Goldman Sachs May Not Issue Bonds to Match Maturities

Goldman Sachs Group Inc. (GS), the fifth- biggest U.S. bank by assets, may not issue long-term debt to match the $11.8 billion it has in second-half maturities, said Treasurer Elizabeth “Liz” Beshel Robinson.

“Obviously, the market is a little bit more challenging today that it’s been in the past,” Robinson said on a conference call today for fixed-income investors, the first of its kind hosted by the New York-based company. She said the firm has a “number of levers” to replace the funding, including raising deposits or shrinking the firm’s balance sheet.

Goldman Sachs, which was Wall Street’s most profitable securities firm before converting to a bank in 2008, last week reported its lowest first-half profit in seven years. The report showed net interest income fell 25 percent in the six-month period from a year earlier as a 5 percent decline in interest expense failed to match the 13 percent drop in interest income.

Goldman Sachs issued $13.7 billion of unsecured long-term debt in the first half of the year, $12 billion of which was in U.S. dollars and the rest in Japanese yen, Robinson said. That compared with $15.1 billion of maturities. While the bank will “certainly” issue some long-term debt in the second half, how much will depend on the environment, she said.

“Our view on funding has always been to raise debt opportunistically when we see attractive opportunities in the market,” Robinson said. “Attractive for us around funding means term and diversity.”

‘Raising Deposits’

The company plans to expand its regulated-bank unit to obtain more federally insured deposits, a lower-cost form of borrowing than the firm’s other sources of funding. Goldman Sachs held $57.3 billion in deposits at the end of June, compared with $1.12 trillion held by JPMorgan Chase & Co. (JPM), the largest U.S. bank.

Goldman Sachs has increased deposits by $11.2 billion this year. Much of the growth has come from brokered certificates of deposit and relationships with broker-dealer aggregators that sweep client cash to Goldman Sach’s bank subsidiary, Robinson said. Those categories account for more than half the firm’s deposits.

The CDs have a weighted-average maturity of three years, and are 2 percentage points cheaper than funding through three- year debt at the parent-company level, Robinson said.

“We’re raising deposits, and we’ll use some of those deposits for private individual loans, some of it for corporate loans,” Chief Financial Officer David Viniar said on a July 17 conference call after the firm released earnings. “We’ll use those deposits that we have and grow them and use them wisely for profitable opportunities.”

‘No Impact’

Goldman Sachs Bank USA, the regulated bank unit overseen by Esta E. Stecher, has higher credit ratings for both long-term deposits and short-term debt than the parent company.

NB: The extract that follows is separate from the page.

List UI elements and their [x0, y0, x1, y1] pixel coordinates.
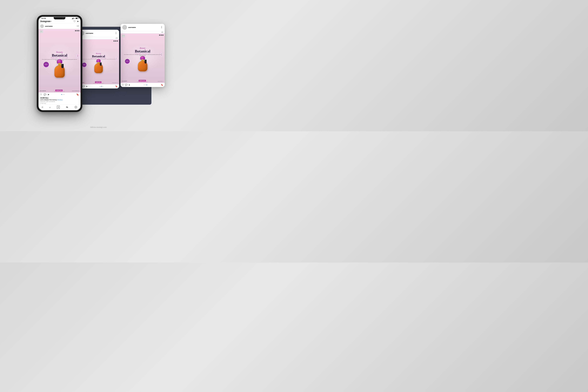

Last month Moody’s Investors Service cut the credit ratings on Goldman Sachs Group’s long-term debt two levels to A3 and on its short- term debt to P-2. Goldman Sachs Bank USA had its long-term deposit rating cut to A2 and its short-term rating affirmed at P-1.

The Moody’s downgrade had “no impact” on the firm’s funding, and collateral outflows related to its derivative portfolio were less than $100 million, Robinson said.

The cost of buying protection against a default on $10 million of Goldman Sachs debt for five years was $287,845 as of July 23, according to prices compiled by Bloomberg. While that’s below the $376,642 cost for Morgan Stanley debt, it’s higher than the rate charged on so-called credit default swaps for Bank of America Corp., Citigroup Inc. or JPMorgan, according to data compiled by Bloomberg.

Viniar, 57, has been the Goldman Sachs executive who has addressed investors, analysts and the media about quarterly earnings since the company went public in 1999. As treasurer since 2005, the 43-year-old Robinson has the job Viniar held before he became CFO and has been trained by him to handle the firm’s financing and liquidity needs.

Robinson is viewed by some analysts as a candidate to succeed Viniar if he decides to leave. Another contender is Sarah E. Smith, the bank’s controller and chief accounting officer.